In the presented case, the diagnosis and treatment of the tumor was complicated and delayed by the pregnancy of the patient. At the time the imaging of the thorax by MRI indicated a malignant disease with synchronic metastasis, the patient was in 31 4/7 weeks of gestation. Definite histological confirmation was achieved by bronchoscopic biopsy and the case then discussed interdisciplinary. The delay in further diagnostics with radiation exposure and cancer treatment of 3 weeks allowed the maturation of the fetal lung and was considered more beneficial in the palliative setting than an immediate cesarean section.

The pathological features of the tumor are also important for therapy. The NUT midline carcinoma in this case did not show the typical (15;19) translocation in fluorescence in situ hybridization (FISH) [16]. A monoclonal antibody to NUT genes was necessary to diagnose [18]. In these cases of a cryptic translocation, it is easy to miss a NUT midline carcinoma.

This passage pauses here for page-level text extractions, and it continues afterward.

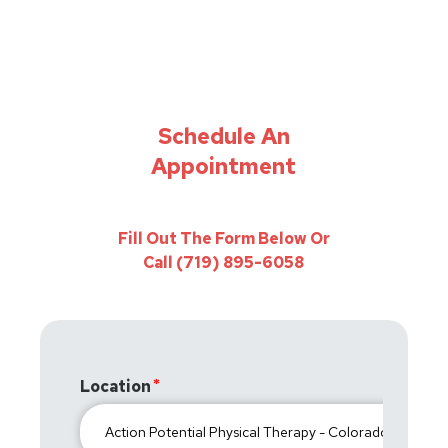
Schedule An
Appointment
Fill Out The Form Below Or
Call (719) 895-6058
Location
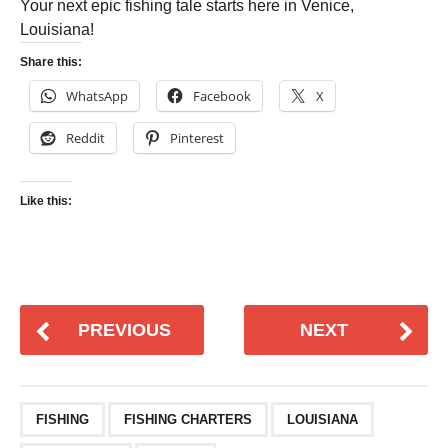
Your next epic fishing tale starts here in Venice,
Louisiana!
Share this:
WhatsApp
Facebook
X
Reddit
Pinterest
Like this:
PREVIOUS
NEXT
FISHING
FISHING CHARTERS
LOUISIANA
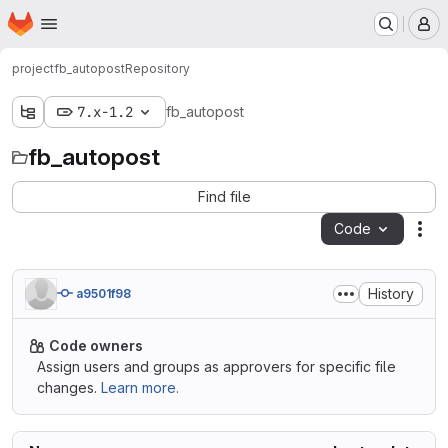
Homepage
Skip to main content
M
project
fb_autopost
Repository
7.x-1.2
fb_autopost
fb_autopost
Find file
Code
Act
History
a9501f98
Code owners
Assign users and groups as approvers for specific file
changes.
Learn more.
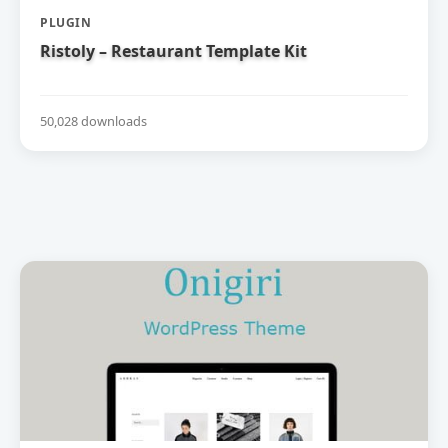
PLUGIN
Ristoly – Restaurant Template Kit
50,028 downloads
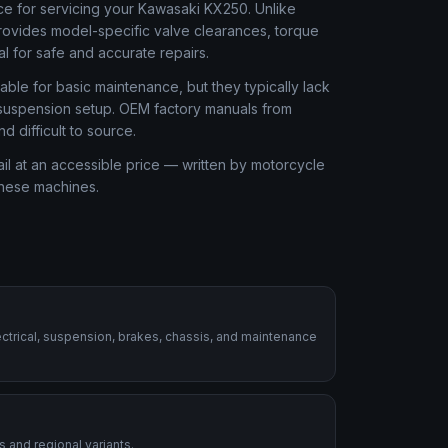
ce for servicing your Kawasaki KX250. Unlike
rovides model-specific valve clearances, torque
al for safe and accurate repairs.
ble for basic maintenance, but they typically lack
r suspension setup. OEM factory manuals from
 difficult to source.
l at an accessible price — written by motorcycle
these machines.
ctrical, suspension, brakes, chassis, and maintenance
 and regional variants.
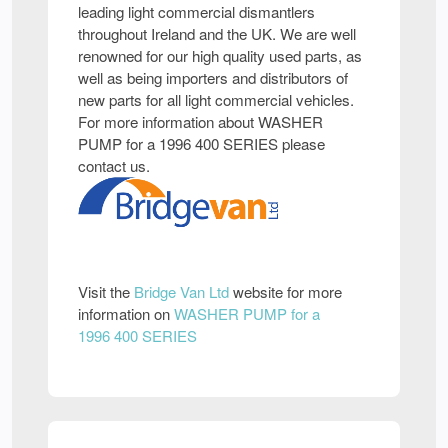
leading light commercial dismantlers
throughout Ireland and the UK. We are well
renowned for our high quality used parts, as
well as being importers and distributors of
new parts for all light commercial vehicles.
For more information about WASHER
PUMP for a 1996 400 SERIES please
contact us.
Visit the
Bridge Van Ltd
website for more
information on
WASHER PUMP for a
1996 400 SERIES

This has already been reported in the case of a 13-year-old girl [29] as well as for a 28-year-old male with a misdiagnosed germ cell tumor [30]. Detailed pathological examination is important because a NUT midline carcinoma is mostly not suspected.

This report presents the case of a rare NUT midline carcinoma as tumor entity and emphasizes the need of interdisciplinary case discussions. Especially the additional factor of a pregnancy under this rare malignancy without specific therapy regimen until now had to be considered and required a highly personalized diagnostics and treatment planning. The case also illustrates that persistent or atypical symptoms should always be taken seriously and lead to supplementary diagnostics to exclude severe diagnoses.